FastText Language Detector

Description

FastTextLanguageDetector detects language codes using a local FastText language identification model. It is useful when you need reproducible predictions from a specific model file and full control over model lifecycle in production environments.

Note

Install the optional dependency first:

pip install "chunkipy[fasttext]"

API / Documentation

class chunkipy.language_detectors.FastTextLanguageDetector(model_path, label_prefix='__label__')[source]

Bases: BaseLanguageDetector

Detect language codes using a FastText language identification model.

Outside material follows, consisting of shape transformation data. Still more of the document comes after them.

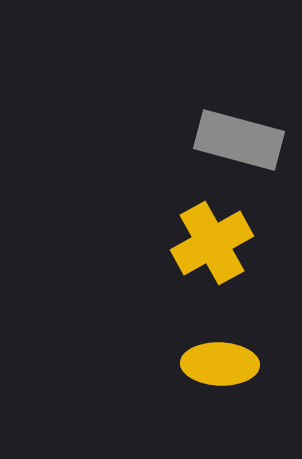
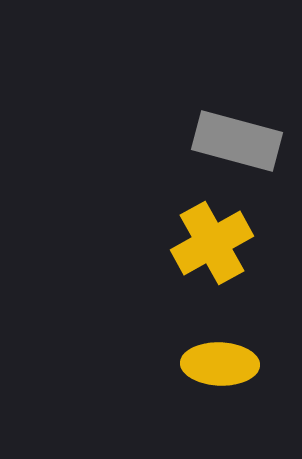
gray rectangle: moved 2 px left, 1 px down
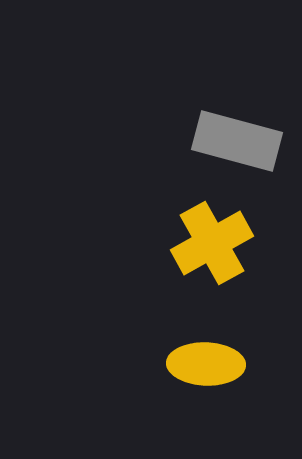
yellow ellipse: moved 14 px left
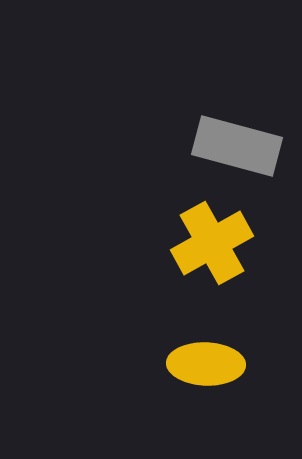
gray rectangle: moved 5 px down
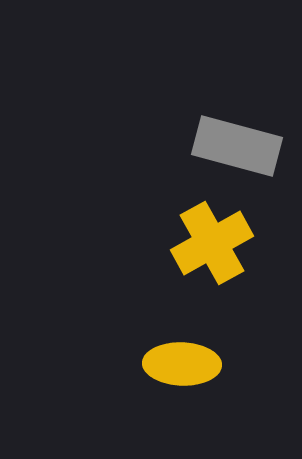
yellow ellipse: moved 24 px left
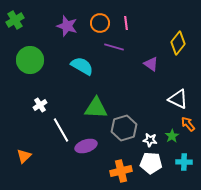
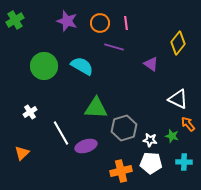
purple star: moved 5 px up
green circle: moved 14 px right, 6 px down
white cross: moved 10 px left, 7 px down
white line: moved 3 px down
green star: rotated 24 degrees counterclockwise
orange triangle: moved 2 px left, 3 px up
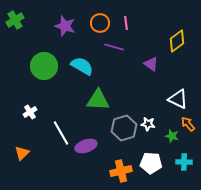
purple star: moved 2 px left, 5 px down
yellow diamond: moved 1 px left, 2 px up; rotated 15 degrees clockwise
green triangle: moved 2 px right, 8 px up
white star: moved 2 px left, 16 px up
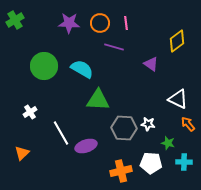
purple star: moved 4 px right, 3 px up; rotated 15 degrees counterclockwise
cyan semicircle: moved 3 px down
gray hexagon: rotated 20 degrees clockwise
green star: moved 4 px left, 7 px down
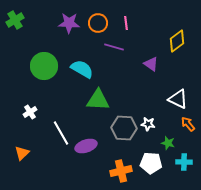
orange circle: moved 2 px left
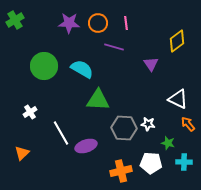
purple triangle: rotated 21 degrees clockwise
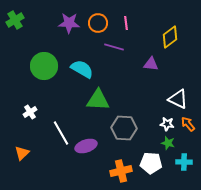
yellow diamond: moved 7 px left, 4 px up
purple triangle: rotated 49 degrees counterclockwise
white star: moved 19 px right
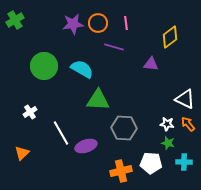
purple star: moved 4 px right, 1 px down; rotated 10 degrees counterclockwise
white triangle: moved 7 px right
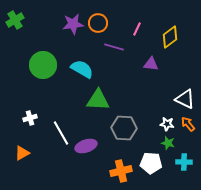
pink line: moved 11 px right, 6 px down; rotated 32 degrees clockwise
green circle: moved 1 px left, 1 px up
white cross: moved 6 px down; rotated 16 degrees clockwise
orange triangle: rotated 14 degrees clockwise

The detector expects a path to a model compatible with the FastText Python bindings, such as Facebook’s lid.176.bin.

Parameters:

model_path (str)
label_prefix (str)

detect(text)[source]

Return the top predicted FastText language code for text.

Return type:: str
Parameters:: text (str)

Example

This example is included in examples/language_detectors/fasttext_detector.py.

import os

from chunkipy.language_detectors import FastTextLanguageDetector
from chunkipy.utils import MissingDependencyError


if __name__ == "__main__":
    model_path = os.getenv("FASTTEXT_MODEL_PATH")

    if not model_path:
        print("Set FASTTEXT_MODEL_PATH to run this example with a local FastText model.")
        raise SystemExit(0)

    try:
        detector = FastTextLanguageDetector(model_path=model_path)
        print(f"Detected language: {detector.detect('This text is written in English.')}")
    except MissingDependencyError as error:
        print(error)

Common use cases

Load a local FastText language ID model once and reuse it across requests.
Use a model-based detector when you want reproducible predictions from a specific model file.

Notes

FastText detectors require a model file available on disk.
The returned language code is normalized by stripping the standard __label__ prefix.